Geld und Glück wie Hund und Katz
Peter Hacks zu DDR-Zeiten erfolgreich, zieht sich in eine Nische zurück: ,, Der Geldgott" nach Aristophanes am Theater Greifswald uraufgeführt
 

Eine neue Komödie von Peter Hacks im alten Stil: Der Geldgott nach Aristophanes. Die Uraufführung am Theater Greifswald fand in Abwesenheit des Autors statt. Seinen Segen hatte er Ihr im voraus gegeben und eine Beschwörung dazu: Gott bewahre die Weil vor Stücken, die nur aufs hauptstädtische Staatstheater passen. Er möchte solche nicht geschrieben haben. Die andere Möglichkeit, daß seine Lustspiele nur noch in Vorpommern laufen, läßt er offen. Seit dem Ende der DDR betrachtet er sich als verbannt und verboten. Wahr ist, daß Berlin ihn boykottiert. Weder das Deutsche Theater noch das Maxim-Gorki-Theater stehen zu ihrer Hacks-Tradition. Der Kassenmagnet kam zum alten Eisen, ein Opfer der verwandelten Zeit. Von ihr handelt "Der Geldgott", anberaumt auf dem Lande nahe der Kapitale am grünen Rand der Metropole Athen.

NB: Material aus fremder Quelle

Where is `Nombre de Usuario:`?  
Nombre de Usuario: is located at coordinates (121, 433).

Der Töpfer Chremylos lernt die Umwertung von Politik und Wirtschaft, Moral und Geschmack kennen, die Umstellung von Cash auf Kredit. Er investiert in die Geldbeschaffung seine gesamte Existenz, seinen Handel und Wandel ebenso wie sein  Handwerk und seine Kunst, sich selber und seine Fifine. Der ehemals freischaffende Mensch verschreibt sich der Bank, die in Gestalt einer geilen Bürgerin scharf ist auf den ganzen Mann. Und so sitzt er nun in der Falle: der scheinreiche Chremylos, ein Opfer des Spätkapitalismus, betrogen um Leib und Seele, Liebe und Glück.

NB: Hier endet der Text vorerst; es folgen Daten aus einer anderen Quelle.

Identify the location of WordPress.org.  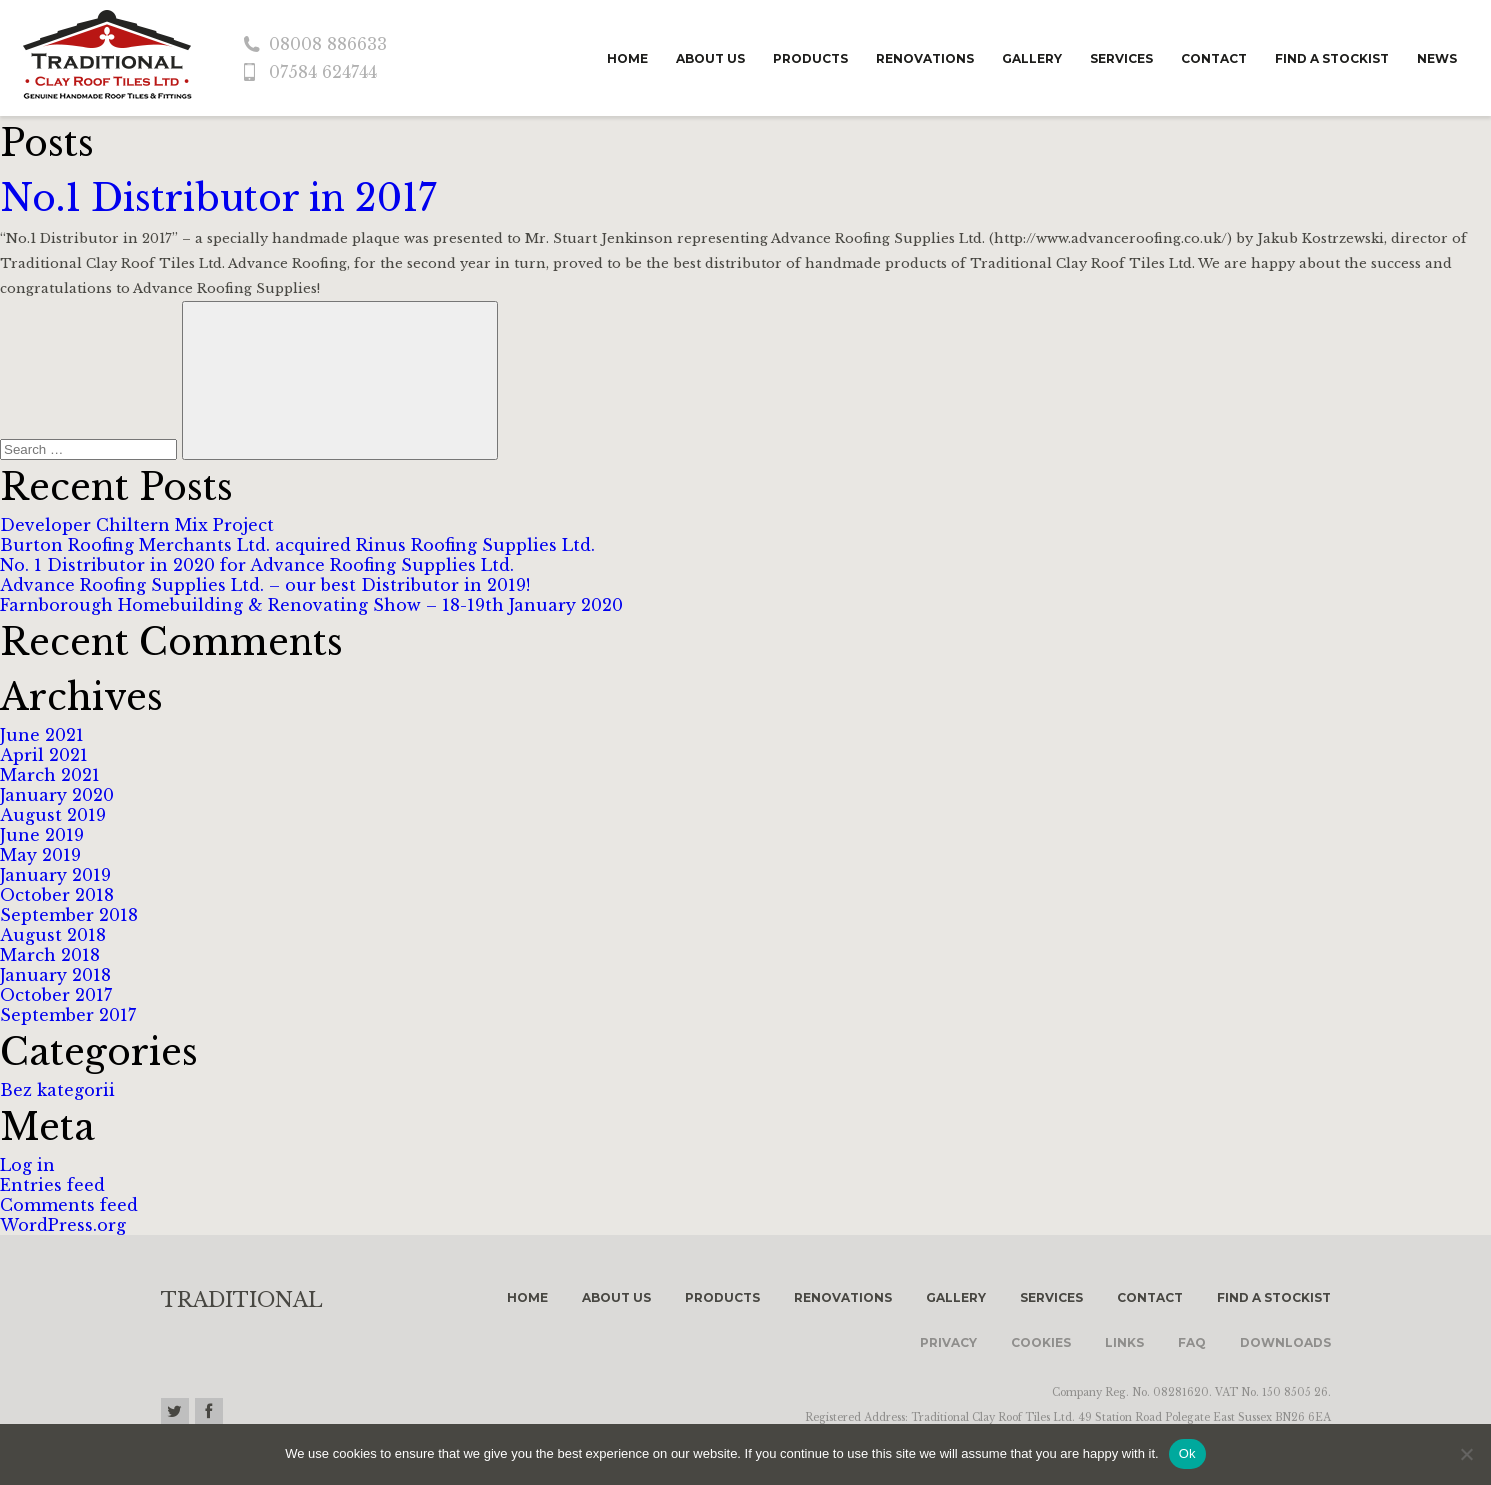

 Hacks heute ist Selbstbetrachtung im Rückspiegel. Der frühere Favorit, ausgeschieden aus dem Wettbewerb und der Konjunktur, dreht seine letzten Runden auf einer stillgelegten Aschenbahn. Seinen Rennern von einst wird nachgesagt, sie seien nur Mitläufer gewesen, fix, flott und risikolos bei ihrer Karriere rund um das Drama der Diktatur. Die frozzelnde Meisterschaft hat mit der Aktualität ihren Charme verloren. Der gewandelte Geschmack rümpft über den Witzbold die Nase: immer nur Anspielungen, aber kein Affront, mehr Maulaffen als Nägel mit Köpfen, immer nur Wörterzunder, aber kein wahres Wort; alles nur Posse. Man verübelt ihm, daß er sein Metier beherrschte, legt ihm seinen Erfolgreichtum zur Last und wirft ihm vor, daß er beim Publikum ankam. Die Kritik, die ihm nicht verzeiht, daß er sie zu seiner Zeit um den Finger gewickelt hat, ließ sich jetzt auf sein Greifswalder Comeback gar nicht erst ein.

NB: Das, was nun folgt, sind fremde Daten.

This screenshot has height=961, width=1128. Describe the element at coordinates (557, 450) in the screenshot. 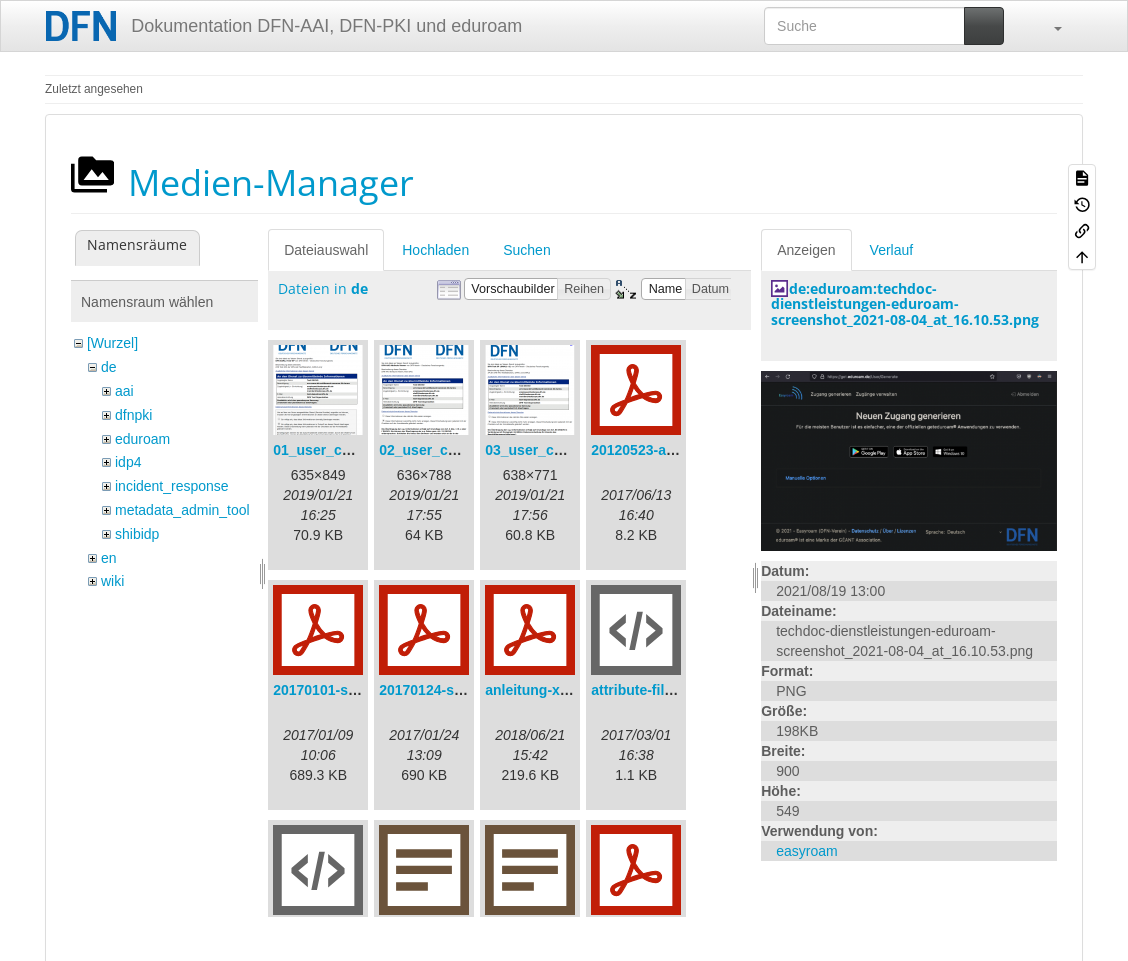

I see `03_user_consent.png` at that location.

Er selber geht in seinem Geldgott-Drama so weit, sich das Parkett menschenleer vorzustellen, reduziert auf einen Besucher, so daß die Welturaufführung, von der Bühne aus betrachtet, zur One-Man-Show wird, zur Darbietung für den einsamen Herrn in der ersten Reihe. Was damit gemeint sein mag, eine persönliche Depression oder die allgemeine Misere, überläßt er der Mutmaßung. Hauptsache der Solist belebt das Parkett: Herr Khor, wie der Autor ihn vielsagend nennt, als die Stimme des Volkes, repräsentiert voll dem letzten Theatergänger im deutschen Raum. Das Greifswalder Publikum machte und lachte bereitwillig mit. Die gut besuchte Premiere widerlegte den Schwarzseher Hacks. Und die Inszenierung unter Manfred Dietrichs Regie trat der verbreiteten Ansicht über Vorpommern als Hinterland energisch entgegen. Die Staatsbühnen in der Hauptstadt könnten sich vom  Theater Greifswald ein Stück abschneiden, vorausgesetzt, ihnen steckte das Messer nicht in der eigenen Brust.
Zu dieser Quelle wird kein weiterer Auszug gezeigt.